Obviously, Agile in these industries means something different than in pure software organizations. There are two major reasons for this. First, these products require extremely large teams. Usually there are several hundred to several thousand engineers involved. Although it’s always an interesting exercise to challenge the size of these endeavors (do we really need more managers than engineers?), the sheer number of professions needed to build these products exceeds the maximum size of a cross-functional team by an order of magnitude.
Second, the value chain of these products usually involves steps with very high transaction costs. Putting a new chip design into production costs about US $5-$10 million. Arranging a factory for a new car model is one or more orders of magnitude more expensive. Again, it is worthwhile to challenge these steps, too, but in many cases you run into some very tricky problems that require some fundamental research. I expect these costs to decrease dramatically in the next decade with techniques such as rapid prototyping maturing into mass production scales. But this doesn’t help solve today’s problems.
So what is the difference between a company that plans to deliver a new product after one year and finally delivers after two or three years as opposed to their competitor, that delivers a new version every two months? I think, there are two closely related key ideas differentiating these two: thinking from the end and managing flow.
The traditional way to design highly complex products is to collect requirements, bundle them into products, have a team of system engineers break these down into bits and pieces for each component, and then start execution. When a certain milestone is reached, all these components are integrated and then the product is ready. Or, to be more precise, then all hell breaks loose — with months of weekend work and overtime, all the problems and bugs must be chased down and fixed, making all delivery plans void.
If this reminds you of the old waterfall approach in software development, you’re probably right. However, if you face a three-month production cycle and $10 million transaction cost for a single iteration, you may think differently about this than you if you can exploit a full continuous deployment environment.
On the other hand, there are specific problems coming with this approach: overengineering, communication problems, integration problems, schedule overruns — all the problems we know from traditional waterfall approaches in software.
Thinking from the back in these environments means setting a stable cadence for the most expensive step in your value chain. Every eight weeks there will be a new version of this particular chip. Every six months the car factory closes down for one week to accommodate the new model. Whatever the verification guys have accepted for release at that moment comprises the new product. Verification verifies whatever integration and development have prepared for them. And system engineering designs whatever is needed for the next feature, just in time. The focus of management in this model is on ensuring a steady flow of delivery, rather than executing unrealistic project plans and devoting 50% of their bandwidth to blame transfer.

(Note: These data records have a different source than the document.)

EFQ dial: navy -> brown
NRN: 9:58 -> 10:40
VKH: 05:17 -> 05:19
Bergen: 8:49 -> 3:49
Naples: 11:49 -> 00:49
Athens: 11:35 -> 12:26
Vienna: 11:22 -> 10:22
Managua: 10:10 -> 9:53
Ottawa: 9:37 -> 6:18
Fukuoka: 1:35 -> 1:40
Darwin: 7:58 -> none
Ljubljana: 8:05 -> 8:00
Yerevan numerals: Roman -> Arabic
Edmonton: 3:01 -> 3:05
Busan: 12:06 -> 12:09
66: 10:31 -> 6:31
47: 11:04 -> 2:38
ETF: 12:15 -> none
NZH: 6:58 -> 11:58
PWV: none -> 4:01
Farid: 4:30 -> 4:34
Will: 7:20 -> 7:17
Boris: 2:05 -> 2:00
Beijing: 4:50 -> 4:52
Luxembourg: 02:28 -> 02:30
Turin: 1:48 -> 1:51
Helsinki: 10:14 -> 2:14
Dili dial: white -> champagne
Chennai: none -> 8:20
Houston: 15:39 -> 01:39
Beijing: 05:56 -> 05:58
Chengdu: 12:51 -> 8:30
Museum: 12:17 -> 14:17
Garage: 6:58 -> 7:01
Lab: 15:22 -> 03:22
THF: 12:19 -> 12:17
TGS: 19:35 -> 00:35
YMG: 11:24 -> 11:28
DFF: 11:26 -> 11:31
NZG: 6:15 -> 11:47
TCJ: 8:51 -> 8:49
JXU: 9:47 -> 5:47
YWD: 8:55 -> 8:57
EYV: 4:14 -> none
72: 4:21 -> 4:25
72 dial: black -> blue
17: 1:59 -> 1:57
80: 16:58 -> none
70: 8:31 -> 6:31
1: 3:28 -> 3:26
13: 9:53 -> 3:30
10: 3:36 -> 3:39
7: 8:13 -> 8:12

This approach requires some serious investment. It is heavily based upon the organization’s ability to reliably test new functionality on a simulated environment. But serious simulators that cost $20-$30 million in development have paid off if they have saved two or three buggy chip versions. In addition, I often observe the misconception that “real tests” need to be done on full system level and the simulators have to be as close to the final product as possible. In contrast, you get the most effective testing if you devote 90% of your test effort to component testing, because it is far easier to create weird constellations there and to fix the bugs. The fact that there are some bugs you cannot catch at this level is no excuse not to avoid all the others.
Thinking from the end and managing flow also require the ability to cut the functionality into small pieces that actually can flow. Many engineers object to this approach because you may have to touch some components several times and you need to do far more regression testing. I agree, but it depends on your preference: would you prefer not to deliver in an efficient manner or to deliver less efficiently?
If these ideas remind you of Kanban, you’re on target. The more sophisticated Kanban concepts, such as Service Delivery Kanban, Enterprise Services Planning, and Discovery Kanban are of tremendous help here. However, the most important step has to be made in the heads of senior management.